Hoewel historici verdeeld blijven over de invloed van de League op Peel’s beslissing om de maïswetten op te geven, was het in schijn ongetwijfeld de meest succesvolle van de negentiende-eeuwse pressiegroepen op basis van één onderwerp, in zijn vermogen om enthousiasme, steun en een ongeëvenaarde financiële steun te genereren. Hoewel het potentieel niet werd verwezenlijkt, had het aangetoond dat een buitenparlementaire middenklasseorganisatie in staat was de politiek zo te hervormen dat zij de anti-aristocratische doelstellingen van een vastberaden groep ondernemende politici weerspiegelde.
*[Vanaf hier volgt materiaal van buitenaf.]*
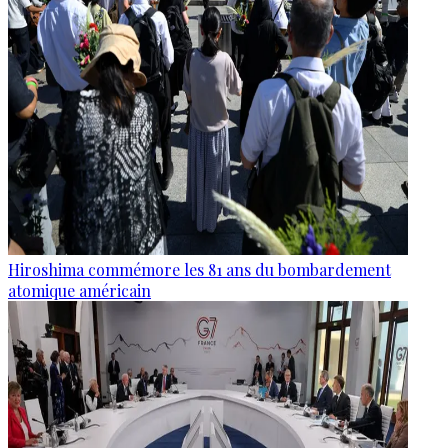
Hiroshima commémore les 81 ans du bombardement
atomique américain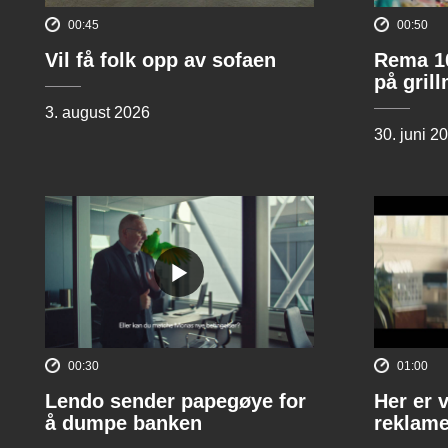
00:45
00:50
Vil få folk opp av sofaen
Rema 10
på gril
3. august 2026
30. juni 2
00:30
01:00
Lendo sender papegøye for
Her er 
å dumpe banken
reklame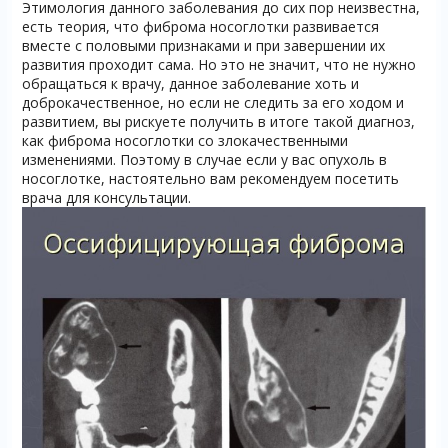
Этимология данного заболевания до сих пор неизвестна,
есть теория, что фиброма носоглотки развивается
вместе с половыми признаками и при завершении их
развития проходит сама. Но это не значит, что не нужно
обращаться к врачу, данное заболевание хоть и
доброкачественное, но если не следить за его ходом и
развитием, вы рискуете получить в итоге такой диагноз,
как фиброма носоглотки со злокачественными
изменениями. Поэтому в случае если у вас опухоль в
носоглотке, настоятельно вам рекомендуем посетить
врача для консультации.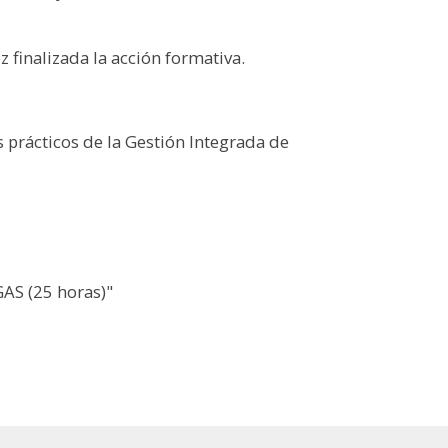
z finalizada la acción formativa.
 prácticos de la Gestión Integrada de
S (25 horas)"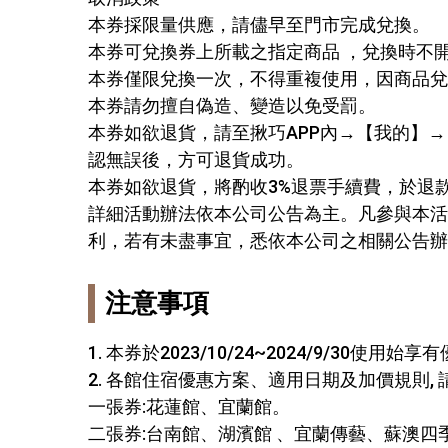
本券採限量供應，請儘早至門市完成兌換。
本券可兌換券上所載之指定商品 ，兌換時不
本券僅限兌換一次，不得重複使用，因商品兌
本券請勿擅自偽造、變造以免受罰。
本券如欲退貨，請至揪巧APP內→【我的】
認無誤後，方可退貨成功。
本券如欲退貨，將酌收3%退票手續費，於退
詳細活動辦法依本公司公告為主。凡參與本活
利，若有未盡事宜，悉依本公司之相關公告辦
注意事項
1. 本券於2023/10/24~2024/9/30
2. 各館住宿優惠方案、適用日期及加價規則
一張券:花蓮館、宜蘭館。
二張券:台南館、湖濱館 、宜蘭傳藝、蘇澳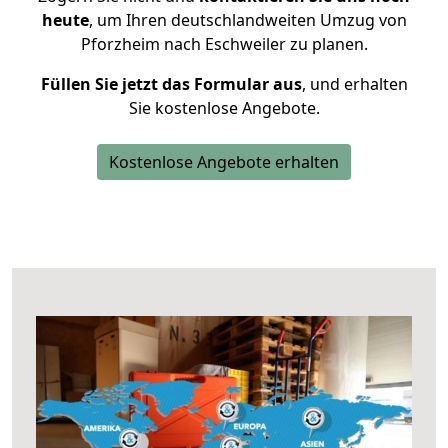
heute
, um Ihren deutschlandweiten Umzug von
Pforzheim nach Eschweiler zu planen.
Füllen Sie jetzt das Formular aus
, und erhalten
Sie kostenlose Angebote.
Kostenlose Angebote erhalten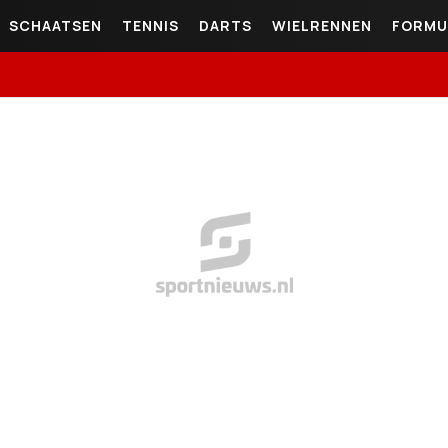
SCHAATSEN
TENNIS
DARTS
WIELRENNEN
FORMU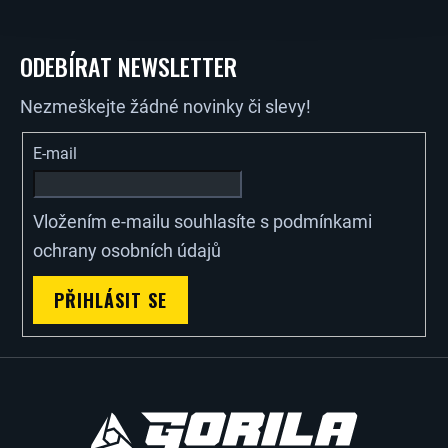
Z
S
U
Á
ODEBÍRAT NEWSLETTER
P
Nezmeškejte žádné novinky či slevy!
A
E-mail
T
Vložením e-mailu souhlasíte s
podmínkami
Í
ochrany osobních údajů
PŘIHLÁSIT SE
Het bleef het model voor veel verschillende pressiegroepen, bijvoorbeeld de United Kingdom Alliance, de National Educational League, de Navy League, de Tenant League in Ierland, en de National Society in Piemonte, evenals die welke specifiek verband hielden met de vrijhandel, waaronder de Edwardian Tariff Reform League en de Free Trade Union, en in de jaren 1950 S. W. Alexander’s Anti-Dear Food League. Het inspireerde ook navolgers in Frankrijk, Duitsland, de Lage Landen, Spanje, en de Verenigde Staten. De Liga had het landschap van de parlementaire politiek slechts tijdelijk veranderd, maar had wel bijgedragen tot het ontstaan van een levendige gehechtheid van het volk aan de vrije handel binnen de Britse politieke cultuur, die tot ver in de twintigste eeuw zou blijven bestaan.